In looking at each of the four portfolios, it appears that the supercomputer was mostly initiating long positions since March. However, starting in June, the researchers note that there has been a rebound in Contrarian Short portfolios in recent weeks:

 “This month, we find that Long portfolios started to develop a drawdown in most portfolios initiated in March, April, May and June 2017. This reflects the stopping of the previously booming markets. Especially, the Contrarian Short portfolios rebounded in recent weeks. Contrarian Portfolios are more delicate to use due to their sensitivity to timing the expected reversal and exhibit very volatile performances, indicating that most of bubbles in the market are still dominating and that fundamentals have not yet played out. We expect trend-following positions to perform in the months following the position set-up and then contrarian positions to over-perform over longer time scales as the predicted corrections play out.”

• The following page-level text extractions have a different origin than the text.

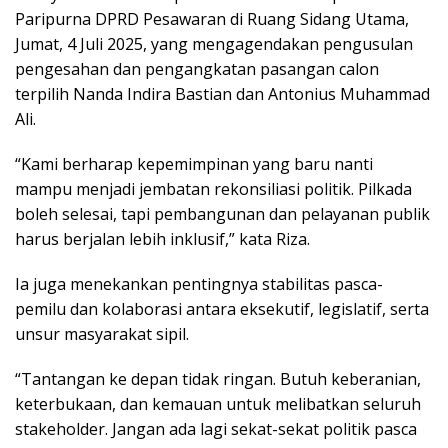
Paripurna DPRD Pesawaran di Ruang Sidang Utama,
Jumat, 4 Juli 2025, yang mengagendakan pengusulan
pengesahan dan pengangkatan pasangan calon
terpilih Nanda Indira Bastian dan Antonius Muhammad
Ali.
“Kami berharap kepemimpinan yang baru nanti
mampu menjadi jembatan rekonsiliasi politik. Pilkada
boleh selesai, tapi pembangunan dan pelayanan publik
harus berjalan lebih inklusif,” kata Riza.
Ia juga menekankan pentingnya stabilitas pasca-
pemilu dan kolaborasi antara eksekutif, legislatif, serta
unsur masyarakat sipil.
“Tantangan ke depan tidak ringan. Butuh keberanian,
keterbukaan, dan kemauan untuk melibatkan seluruh
stakeholder. Jangan ada lagi sekat-sekat politik pasca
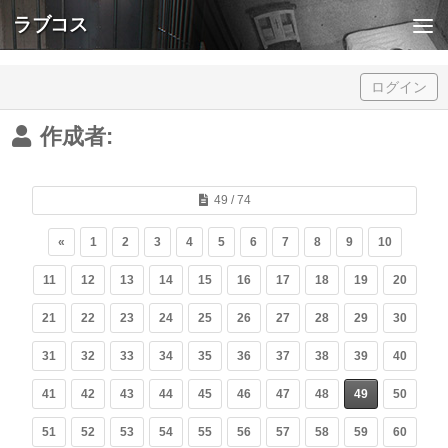
ラブコス
Skip to content
ログイン
作成者:
49 / 74
«
1
2
3
4
5
6
7
8
9
10
11
12
13
14
15
16
17
18
19
20
21
22
23
24
25
26
27
28
29
30
31
32
33
34
35
36
37
38
39
40
41
42
43
44
45
46
47
48
49
50
51
52
53
54
55
56
57
58
59
60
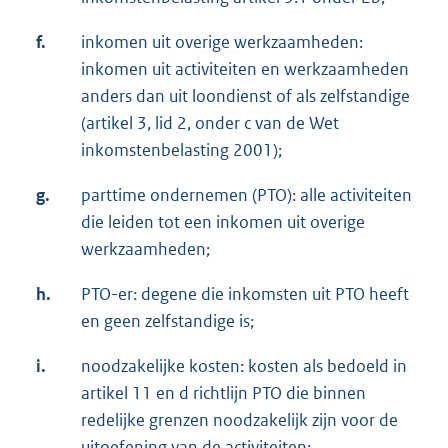
f.
inkomen uit overige werkzaamheden:
inkomen uit activiteiten en werkzaamheden
anders dan uit loondienst of als zelfstandige
(artikel 3, lid 2, onder c van de Wet
inkomstenbelasting 2001);
g.
parttime ondernemen (PTO): alle activiteiten
die leiden tot een inkomen uit overige
werkzaamheden;
h.
PTO-er: degene die inkomsten uit PTO heeft
en geen zelfstandige is;
i.
noodzakelijke kosten: kosten als bedoeld in
artikel 11 en d richtlijn PTO die binnen
redelijke grenzen noodzakelijk zijn voor de
uitoefening van de activiteiten;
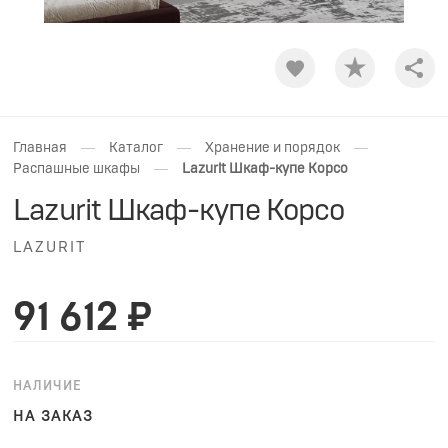
Shar
—
—
—
Главная
Каталог
Хранение и порядок
—
Распашные шкафы
Lazurit Шкаф-купе Корсо
Lazurit Шкаф-купе Корсо
LAZURIT
91 612 ₽
НАЛИЧИЕ
НА ЗАКАЗ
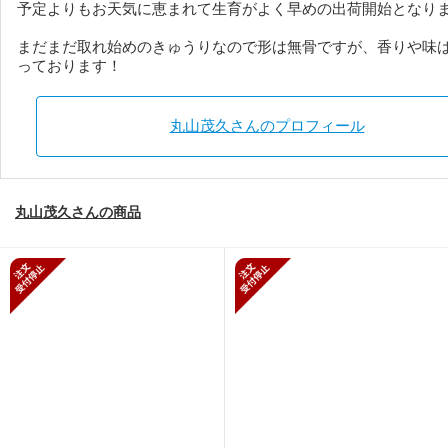
予定よりもお天気に恵まれて生育がよく早めの出荷開始となりまし
まだまだ取れ始めのきゅうりなので形は無骨ですが、香りや味
っております！
丸山茂久さんのプロフィール
丸山茂久さんの商品
新規受付停止
新規受付停止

Here is a chart illustrating each of their four portfolios since June with the rebound in Contrarian Shorts shown in green, which they expect to “over-perform over longer time scales as the predicted corrections play out.”

Based on the large and growing list of positions in its Contrarian Short portfolio—which includes the FANG stocks—it would appear that FCO's supercomputer is setting up for some sort of market crash or correction in the months ahead.